→ **DATASET**:
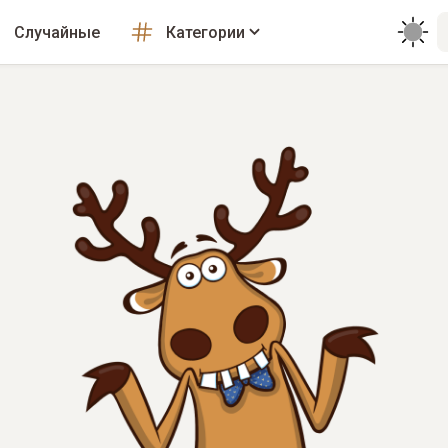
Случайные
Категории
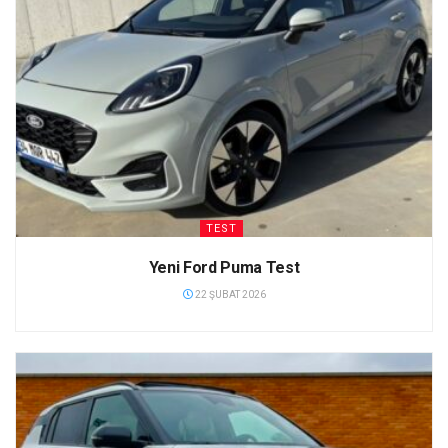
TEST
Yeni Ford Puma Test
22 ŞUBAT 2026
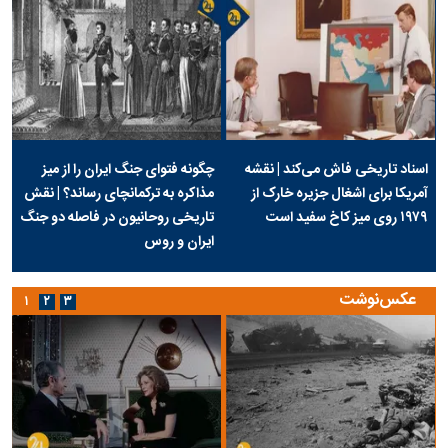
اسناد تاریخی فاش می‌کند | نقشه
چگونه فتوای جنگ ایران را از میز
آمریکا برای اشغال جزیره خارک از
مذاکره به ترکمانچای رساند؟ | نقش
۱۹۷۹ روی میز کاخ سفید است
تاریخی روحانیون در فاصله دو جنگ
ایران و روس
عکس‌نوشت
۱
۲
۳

→ **AIM OF THE EXERCISE**:
Each entry should come back exactly as written, with its pictures omitted.

→ **EXPECTED OUTPUT**:
Случайные
Категории
TEST
Yeni Ford Puma Test
22 ŞUBAT 2026
اسناد تاریخی فاش می‌کند | نقشه
چگونه فتوای جنگ ایران را از میز
آمریکا برای اشغال جزیره خارک از
مذاکره به ترکمانچای رساند؟ | نقش
۱۹۷۹ روی میز کاخ سفید است
تاریخی روحانیون در فاصله دو جنگ
ایران و روس
عکس‌نوشت
۱
۲
۳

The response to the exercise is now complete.